職場環境の適正化に関する調査のため、当時その場にいたとされる方に事実関係の確認を行っております。公平な判断を行うため、あなたの知っている範囲で状況を伺いたく、面談への協力をお願いいたします。

  1. 日時:〇月〇日 〇時〜
  2. 目的:〇月〇日頃の〇〇における状況の確認

【プライバシーについて】

  • お話しいただいた内容によって、あなたが不利益な取り扱いを受けることは一切ありません。
  • 調査内容については他言無用でお願いいたします。

ヒアリング質問リストのサンプル

事実確認を行うための「ヒアリング質問リスト」のサンプルです。
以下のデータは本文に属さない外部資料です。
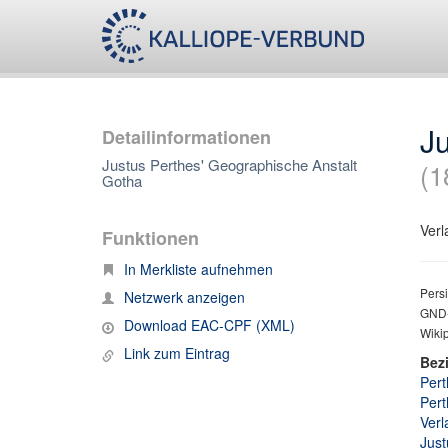
Ju
Detailinformationen
Justus Perthes' Geographische Anstalt
(1
Gotha
Verl
Funktionen
In Merkliste aufnehmen
Persi
Netzwerk anzeigen
GND-
Download EAC-CPF (XML)
Wikip
Link zum Eintrag
Bez
Pert
Pert
Verl
Just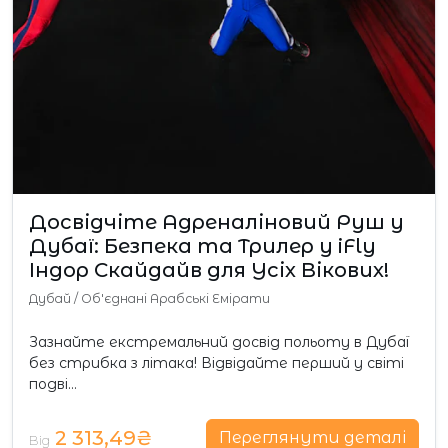
Досвідчіте Адреналіновий Руш у
Дубаї: Безпека та Трилер у iFly
Індор Скайдайв для Усіх Вікових!
Дубай
/
Об'єднані Арабські Емірати
Зазнайте екстремальний досвід польоту в Дубаї
без стрибка з літака! Відвідайте перший у світі
подві…
2 313,49₴
Переглянути деталі
Від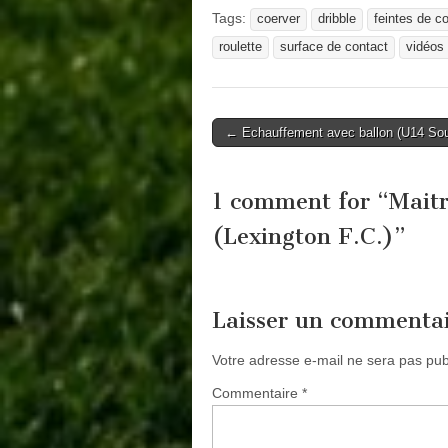
Tags:
coerver
dribble
feintes de c
roulette
surface de contact
vidéos 
Post
← Echauffement avec ballon (U14 So
navigation
1 comment for “
Maitr
(Lexington F.C.)
”
Laisser un commenta
Votre adresse e-mail ne sera pas pub
Commentaire
*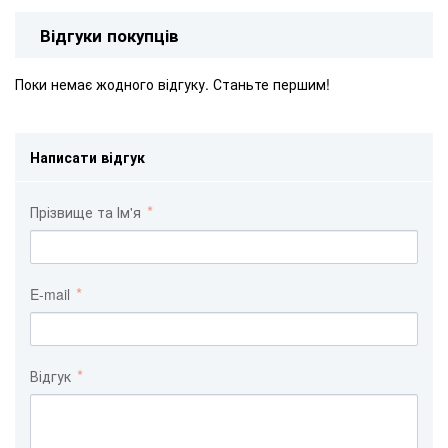
Відгуки покупців
Поки немає жодного відгуку. Станьте першим!
Написати відгук
Прізвище та Ім'я
E-mail
Відгук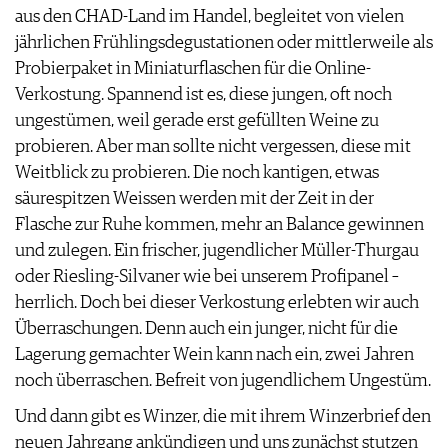
aus den CHAD-Land im Handel, begleitet von vielen
jährlichen Frühlingsdegustationen oder mittlerweile als
Probierpaket in Miniaturflaschen für die Online-
Verkostung. Spannend ist es, diese jungen, oft noch
ungestümen, weil gerade erst gefüllten Weine zu
probieren. Aber man sollte nicht vergessen, diese mit
Weitblick zu probieren. Die noch kantigen, etwas
säurespitzen Weissen werden mit der Zeit in der
Flasche zur Ruhe kommen, mehr an Balance gewinnen
und zulegen. Ein frischer, jugendlicher Müller-Thurgau
oder Riesling-Silvaner wie bei unserem Profipanel –
herrlich. Doch bei dieser Verkostung erlebten wir auch
Überraschungen. Denn auch ein junger, nicht für die
Lagerung gemachter Wein kann nach ein, zwei Jahren
noch überraschen. Befreit von jugendlichem Ungestüm.
Und dann gibt es Winzer, die mit ihrem Winzerbrief den
neuen Jahrgang ankündigen und uns zunächst stutzen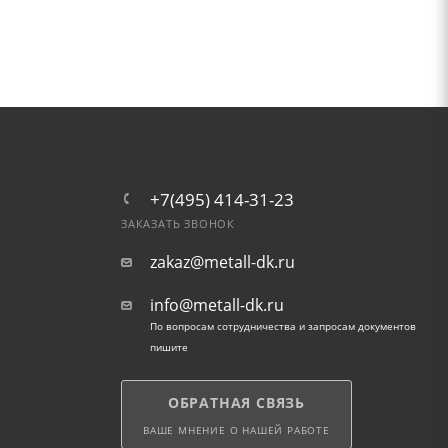
+7(495) 414-31-23
ЗАКАЗАТЬ ЗВОНОК
zakaz@metall-dk.ru
info@metall-dk.ru
По вопросам сотрудничества и запросам документов
пишите
ОБРАТНАЯ СВЯЗЬ
ВАШЕ МНЕНИЕ О НАШЕЙ РАБОТЕ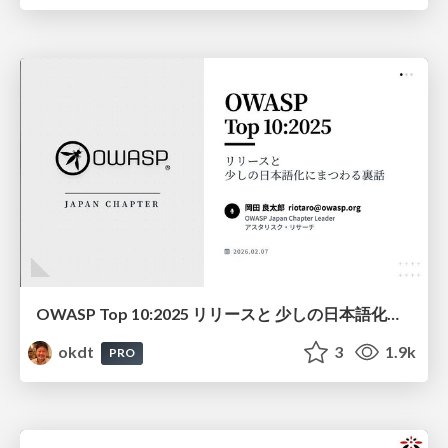
OWASP Top 10:2025 リリースと 少しの日本語化にまつわる裏話
okdt
3
1.9k
PRO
このサンプルをもとに、事案によって質問項目を事前に吟味し、質問漏れが無いように注意しましょう。

ハラスメントや待遇差の調査は非常にデリケートであるため、「予断を持たない(決めつけない)」ことと、「プライバシーへの配慮」が成功の鍵となります。

相談者(被害を訴えている人)への質問

  • 事実関係: 「いつ、どこで、誰に、どのようなことをされましたか(または言われましたか)?」
  • 頻度・継続性: 「それは一度きりですか? それとも以前から続いていますか?」
  • 周囲の状況: 「その場に誰か他の人はいましたか? 目撃者はいますか?」
  • 証拠の有無: 「録音、メール、日記、チャットの履歴などはありますか?」
  • 自身の対応: 「その場で拒否したり、嫌だと言ったりしましたか?」
  • 心身への影響: 「体調を崩したり、仕事に支障が出たりしていますか?」
  • 今後の希望: 「会社にどうしてほしいですか?(加害者の処罰、謝罪、異動、再発防止など)」

行為者(加害者と指摘された人)への質問

  • 事実の確認: 「〇月〇日、〇〇さんに対して、〇〇といった言動をした覚えはありますか?」
  • 経緯・目的: 「そのような言動に至った理由や背景はありますか?(業務上の指導だった等)」
  • 本人の認識: 「その言動によって、相手がどのように感じたと思いますか?」
  • これまでの関係: 「普段、〇〇さんとはどのようなコミュニケーションをとっていましたか?」

運用の注意点

  • 場所の選定: 相談者と行為者が鉢合わせしないよう、時間や場所をずらして設定してください。
  • 記録の作成: ヒアリング後は必ず「議事録」を作成し、最後に本人に読み上げ、相違がないことを確認して署名(または確認済みメール)を貰うようにしましょう。これが後の法的紛争を防ぐ強力な証拠になります。